FEMINISTA Y LESBIANA, GUERRERA Y DISFRUTONA, BETH DITTO HA SABIDO CONVERTIR SU GORDURA EN UNA PERFORMANCE POLITICA Y A SU IDEOLOGIA EN UNA MILITANCIA PERPETUA QUE SE TRADUCE EN CANCIONES. AL FRENTE DE SU BANDA, GOSSIP, DONDE LUCE UNA VOZ TAN PODEROSA COMO SU CUERPO Y HACE FLAMEAR LAS BANDERAS QUE LA RESCATARON DE UN ADOLESCENCIA TEÑIDA POR EL “TEMOR DE DIOS”. ES QUE EL PRIMER TRABAJO –DICE– FUE HABERSE SACADO DE ENCIMA A AMBOS. SIN MIEDO NI RELIGION, HASTA SE DA EL GUSTO DE EXHIBIR SU PASION POR LA MODA Y DISEÑAR ROPA INTERIOR XXL.

 Por Guadalupe Treibel

A veces, un rumor es verdad a cuatro vientos y, en el caso de Mary Beth Patterson (mejor conocida como Beth Ditto), cantante de Gossip, no hay brisa: hay tormenta entera. Desde el electropunk, es puro rock & roll. Desde la moda, sus curvas sobredimensionadas –sensualidad a tope, incluida– anulan la estética mainstream y se convierten en punto de fuga, aun sin amarrar. Sus semidesnudos on stage juegan el juego performático y liberan –queriendo– las formas de lo femenino.
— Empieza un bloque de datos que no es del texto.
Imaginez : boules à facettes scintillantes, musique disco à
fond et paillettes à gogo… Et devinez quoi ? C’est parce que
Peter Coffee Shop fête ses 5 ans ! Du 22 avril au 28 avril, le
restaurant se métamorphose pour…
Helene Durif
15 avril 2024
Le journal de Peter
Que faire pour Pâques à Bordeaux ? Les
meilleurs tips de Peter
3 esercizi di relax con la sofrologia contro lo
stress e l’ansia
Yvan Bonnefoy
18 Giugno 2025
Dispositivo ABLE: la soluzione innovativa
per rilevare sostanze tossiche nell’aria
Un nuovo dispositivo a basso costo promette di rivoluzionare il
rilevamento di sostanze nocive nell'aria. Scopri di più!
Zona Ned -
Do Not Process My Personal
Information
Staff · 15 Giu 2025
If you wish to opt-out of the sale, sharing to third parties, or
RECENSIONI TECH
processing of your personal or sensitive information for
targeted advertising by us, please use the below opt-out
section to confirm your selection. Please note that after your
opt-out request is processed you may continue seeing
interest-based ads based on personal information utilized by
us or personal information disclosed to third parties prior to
Algo patriarcal se desactiva cuando Ditto canta. “Uno no nace, más bien se vuelve mujer”, decía Simone de Beauvoir, y Beth ha hecho parate en tiempo y forma para dejar en claro que puede apostar la carta de la diferencia perdiendo una mano o dos, porque su envido viene cargado. Y el ancho de espada le ha tocado, por fin, con todas las de ganar.
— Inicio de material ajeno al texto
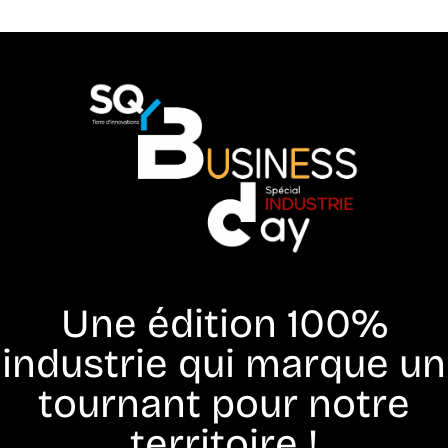
Une édition 100%
industrie qui marque un
tournant pour notre
territoire !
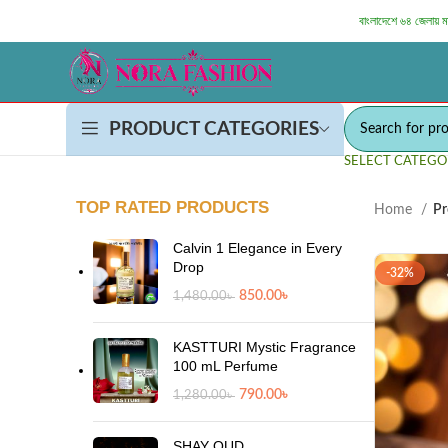
বাংলাদেশে ৬৪ জেলায় 
PRODUCT CATEGORIES
SELECT CATEGO
TOP RATED PRODUCTS
Home
Pr
Calvin 1 Elegance in Every
Drop
-32%
850.00
৳
1,480.00
৳
KASTTURI Mystic Fragrance
100 mL Perfume
790.00
৳
1,280.00
৳
SHAY OUD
Feminista declarada, lesbiana, inmensamente gorda, brillante del tipo idon’tgiveafuck (algo así como “me importa un carajo”) y con una fuerte adicción a la moda, Ditto viene sumando adeptos dentro y fuera de la bandera multicolor que identifica a las comunidades de la sexualidad disidente. Si de historial se trata, fue en 2007 cuando Gossip, el trío estadounidense –que lidera– irrumpió en la escena con su himno popalternativo, “Standing in the way of control”, escrita por Beth en respuesta a la administración Bush, tras negar el derecho de contraer matrimonio a parejas del mismo sexo. “Escribí el coro para animar a la gente; la única forma de sobrevivir es mantenerse unidos y seguir luchando”, concedió la artista. En realidad, la canción había salido en disco homónimo añitos atrás (2005), pero recién cuando la serie teen británica Skins (antiCris Morena) musicalizó sus promos con el punk, soul, disco de Standing..., Gossip comenzó a existir para el grueso de la gente.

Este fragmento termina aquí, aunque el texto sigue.